My father called the other night. He had heard through the Hersey grapevine about my recent close call in the mountains.
I braced myself for another of those talks, but it never came. Instead he sympathised with my 'go for it' attitude, before going on to discuss his latest plans for chasing wild horses again in the Far North. I braced myself to give another of those talks...
Without trying to sound too melodramatic, I guess I've had two brushes with death in the last six months. The February earthquake was an experience I'll never forget. Metres and seconds were the difference betwen life and death for so many Cantabrians.
As the ground continues to shake in Christchurch, I am reminded of the transient nature of our lives. As societies, we build these protective walls around ourselves, convinced that we can control the weather, ocean, earth and even our own destinies. And, to a point, we succeed. Everyday life brings a sense of sameness, a monotony that sometimes leads us to forgetting the value of what we have. Maybe a good shake-up now and again is exactly what we need.
Which is ironic, because this sameness is what I yearn to escape when I head for the mountains. Being prepared to let go of what you've got in order to recognise it again is a philosophy I believe in (though not always at the crux pitch).
Of course, this risk for reward approach comes unstuck from time to time - which leads me to my second recent incident.

Graham Zimmerman is a good mate. A Kiwi-American in his mid 20s, Zim has already learned to pursue life with an intensity that most of us only dream about. I was stoked to hear that he had won the latest New Zealand Mountaineer of the Year award, but more stoked to see him and get the opportunity to go climbing together again.
The day after Zim received his award, he, Shell and myself headed down country in search of winter delights. Despite average weather, we found an unclimbed frozen waterfall four pitches high. Excitement levels rose.

Sometimes things just go wrong. I don't know whether to acknowledge that we were unlucky to get caught by the falling ice, or lucky that things didn't turn out a lot worse.
At the top of the second pitch, I had just built my anchor, clipped in, and was belaying Zim up to me.
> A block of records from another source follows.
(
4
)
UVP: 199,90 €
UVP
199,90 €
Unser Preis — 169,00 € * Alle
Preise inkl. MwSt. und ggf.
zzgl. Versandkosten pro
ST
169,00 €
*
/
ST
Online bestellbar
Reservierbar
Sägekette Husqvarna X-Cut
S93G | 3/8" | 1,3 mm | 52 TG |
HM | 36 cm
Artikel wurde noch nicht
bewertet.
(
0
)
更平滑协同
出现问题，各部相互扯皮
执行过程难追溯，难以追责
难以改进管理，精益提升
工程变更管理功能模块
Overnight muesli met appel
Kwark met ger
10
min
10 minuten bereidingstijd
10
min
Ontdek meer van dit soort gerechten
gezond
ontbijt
Shell was still clipped to the anchor at the top of the first pitch, about 40 metres below.
The ice came - 5-10 seconds of brick-sized blocks slamming into us. Driven against the snow by the blows, I thought it was all over.
I don't remember the end of it, so must have blacked out for a few seconds. Everything ached and there was blood over the snow, but only one thought developed: 'Get the fuck down!'
I yelled down to the others, but could only hear muffled replies. Abseiling down, I saw Zim slumped on a low angled snow slope, and Shell staring at me with huge eyes.
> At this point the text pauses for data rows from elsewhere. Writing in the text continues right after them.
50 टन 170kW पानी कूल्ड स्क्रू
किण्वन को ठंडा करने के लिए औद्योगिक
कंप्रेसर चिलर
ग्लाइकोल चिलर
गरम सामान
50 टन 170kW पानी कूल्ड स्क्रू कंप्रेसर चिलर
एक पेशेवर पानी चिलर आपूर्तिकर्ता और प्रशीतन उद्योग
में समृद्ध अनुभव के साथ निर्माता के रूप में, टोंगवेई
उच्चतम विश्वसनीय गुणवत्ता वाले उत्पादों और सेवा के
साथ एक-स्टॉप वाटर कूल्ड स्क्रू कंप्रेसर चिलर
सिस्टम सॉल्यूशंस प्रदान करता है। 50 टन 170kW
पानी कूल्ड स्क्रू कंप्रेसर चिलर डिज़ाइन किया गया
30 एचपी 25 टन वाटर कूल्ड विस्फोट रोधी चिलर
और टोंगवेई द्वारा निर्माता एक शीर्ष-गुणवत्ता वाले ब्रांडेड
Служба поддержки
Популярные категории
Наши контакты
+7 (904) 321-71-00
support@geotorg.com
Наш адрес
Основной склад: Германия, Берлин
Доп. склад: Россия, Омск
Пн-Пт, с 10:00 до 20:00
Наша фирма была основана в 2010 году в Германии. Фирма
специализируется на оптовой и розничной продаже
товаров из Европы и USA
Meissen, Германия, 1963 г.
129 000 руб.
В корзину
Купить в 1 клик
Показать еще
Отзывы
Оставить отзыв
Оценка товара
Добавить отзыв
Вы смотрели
Zim mumbled that he wasn't good. He thought that the impact of the ice had broken his shoulder and maybe his leg. I offered to abseil together, but decided to lower him straight away as that would be quicker. Small things, like checking and rechecking knots and threaded ropes, took on new significance.
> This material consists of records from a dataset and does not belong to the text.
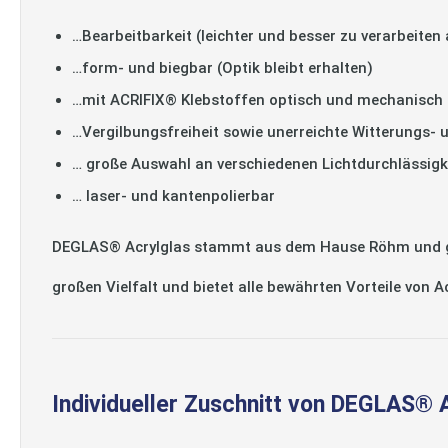
…Bearbeitbarkeit (leichter und besser zu verarbeiten 
…form- und biegbar (Optik bleibt erhalten)
…mit ACRIFIX® Klebstoffen optisch und mechanisch 
…Vergilbungsfreiheit sowie unerreichte Witterungs- 
… große Auswahl an verschiedenen Lichtdurchlässigk
… laser- und kantenpolierbar
DEGLAS® Acrylglas stammt aus dem Hause Röhm und gilt
großen Vielfalt und bietet alle bewährten Vorteile von 
Individueller Zuschnitt von DEGLAS® 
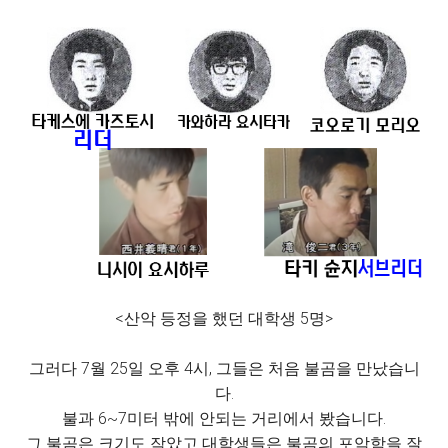
<산악 등정을 했던 대학생 5명>
그러다 7월 25일 오후 4시, 그들은 처음 불곰을 만났습니
다.
불과 6~7미터 밖에 안되는 거리에서 봤습니다.
그 불곰은 크기도 작았고 대학생들은 불곰의 포악함을 잘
I followed Zim down, and checked his injuries while Shell abseiled. After slinging his arm, Zim thought he could walk; which was a relief, as my ribs hurt and my left hand wasn't working. The three of us shuffled slowly downhill to the nearest hut. I then walked out to the road, found a family with a 4-wheel-drive who were holidaying nearby, and asked them to drive in to pick up the others.
By the time we all reached the road end, Shell was feeling a bit better and said she could drive. We headed for Timaru, making a quick detour to Burger King. The staff at BK's gave us a funny look, not surprising given that three smelly, blood-stained, down jacket wearing individuals were standing at the counter asking directions to the hospital while ordering double whoppers.

Zim broke his fibula and scapula. He will need to get the scapula operated on, and is bummed to be missing out on climbing time. Shell and I escaped with cuts and bad bruising. For the time being, our training entails quiet ambles along the beach.
Of course, the weather is perfect. The fattest high all winter is currently parked over the Southern Alps. We are supposed to be at Pioneer Hut. Instead, we are at home drinking coffee and taking anti-inflammatries.
Life reminds us, once again, why we live.